“Nascentes morimur, finisque ab origine pendet” (Nascendo moriamo, e la fine dipende dal principio) è un verso del poeta latino Marco Manilio, ispirato dalle sue convinzioni filosofiche di ascendenza stoica.
“Nascendo Morimur” diventa poi la denominazione di un tema artistico che si sviluppa nel mondo cattolico a partire dal XVI secolo, e diviene popolare soprattutto nei Paesi Bassi e in Germania; un tema che si correla con quello più ampio della Vanitas e che vede la raffigurazione di un fanciullo con accanto un teschio.
Il tema è presente, in misura assai minore, in Italia a partire dal XVI secolo.
Stante la relativa scarsità della diffusione del tema in Italia, stupisce non poco constatare come due sue interpretazioni – realizzate a fresco nel 1761 da Luca Rossetti da Orta – trovino posto nell’area absidale della chiesa di Santa Croce a Ivrea (area che si spera possa essere oggetto di una seconda fase del progetto di restauro avviato nel 2021 dalla omonima confraternita).

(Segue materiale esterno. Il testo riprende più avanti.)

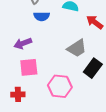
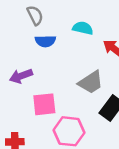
pink square: (29, 67) -> (44, 104), moved

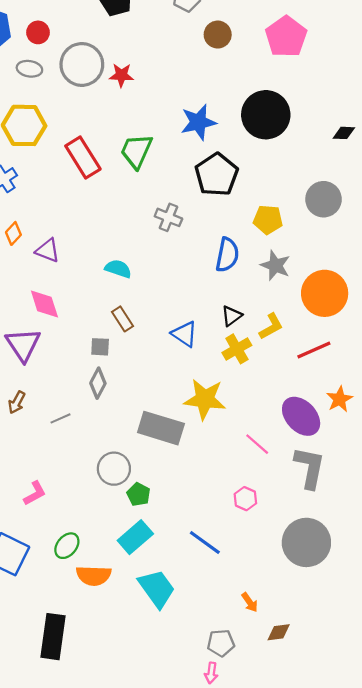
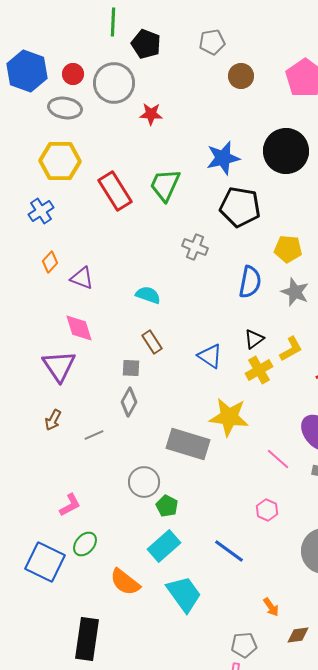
gray circle: (82, 64) -> (114, 83), moved
gray ellipse: (29, 69) -> (65, 108), size x1.4
black pentagon: (217, 175) -> (240, 207), turned -30
green ellipse: (67, 546) -> (85, 544), moved
orange semicircle: (94, 576) -> (125, 582), turned 36

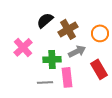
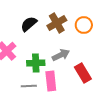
brown cross: (68, 29) -> (57, 23), moved
orange circle: (100, 33) -> (84, 25), moved

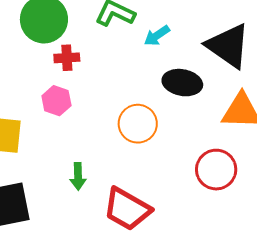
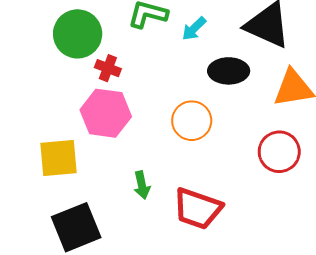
red cross: (67, 58) -> (108, 68), turned 35
pink hexagon: (56, 101) -> (106, 113), size x1.6

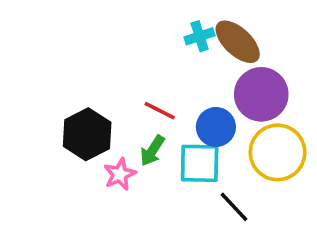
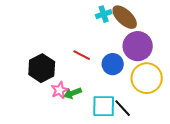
green arrow: (152, 151) -> (73, 93), moved, turned 36
cyan square: (200, 163) -> (104, 106), moved

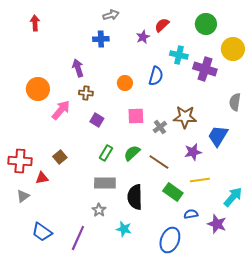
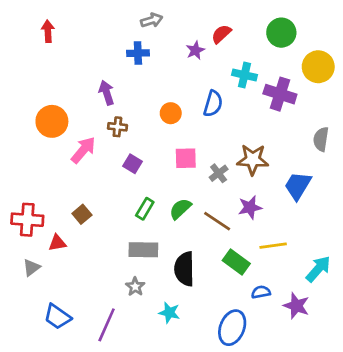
purple star: (193, 152) -> (250, 207), moved

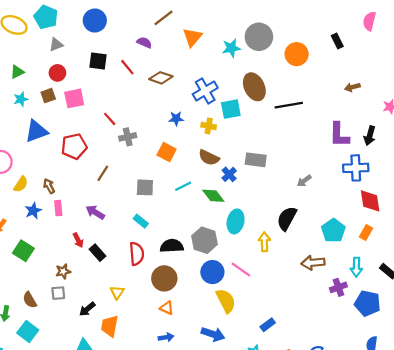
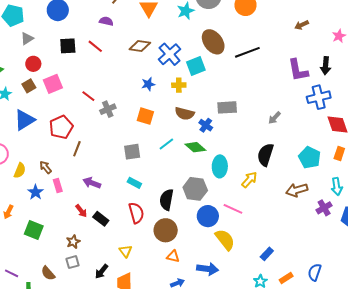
brown diamond: (161, 78) -> (140, 46), moved
brown line: (103, 173) -> (77, 149), moved
yellow arrow: (264, 242) -> (249, 180), turned 54
black semicircle: (172, 246) -> (167, 200), turned -65
blue arrow: (213, 334) -> (208, 269), moved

La prima raffigurazione del “Nascendo Morimur” compare sulla parete orientale (foto): vi si osserva una deliziosa figura di putto meditabondo seduto sulle volute di un cornicione dipinto a imitazione dello stucco che inquadra – a mo’ di trompe-l’œil – una finta finestra.
Un lieve manto azzurro annodato su un fianco svolazza alle sue spalle mentre tiene la mano sinistra poggiata su un teschio. Un vicino cartiglio ci propone un passo delle Lamentazioni di Geremia: sedebit solitarius et tacebit (Sieda costui solitario e resti in silenzio) (Lam. 3, 28).
Sulla parete opposta abbiamo una seconda raffigurazione del “Nascendo Morimur”: qui la figura del putto si inserisce tra le volute del cornicione e pone la sua mano destra sul teschio, mentre il suo volto esprime dolore.
Il cartiglio posto vicino a lui propone un passo tratto dal Secondo libro di Samuele: morimur, et quasi aquae dilabimur in terram (Noi dobbiamo morire e siamo come acqua versata per terra) (II Sam, 14-16).
Il progetto iconografico e le citazioni tratte dall’Antico Testamento valgono a rendere esplicito il messaggio sulla precarietà della vita e la speranza nella salvezza della propria anima; il tutto in linea con quella che era, sin dalla nascita nel 1612, la principale missione della confraternita: pregare per il suffragio dei morti.
A riguardo delle due raffigurazioni del “Nascendo Morimur” che inaspettatamente troviamo nella chiesa di Santa Croce è verosimile pensare che il pittore Luca Rossetti avesse visto stampe con questo soggetto provenienti dall’Europa del Nord.
Possiamo immaginare che egli ne avrà discusso con il dottissimo e ignoto committente dello straordinario ciclo di affreschi che orna le pareti della chiesa: forse padre Nicola Bellono, appartenente alla Congregazione de’ Preti secolari della Dottrina Cattolica, detti anche Dottrinari, allora particolarmente vicina al Vescovo Mons. Michele Villa.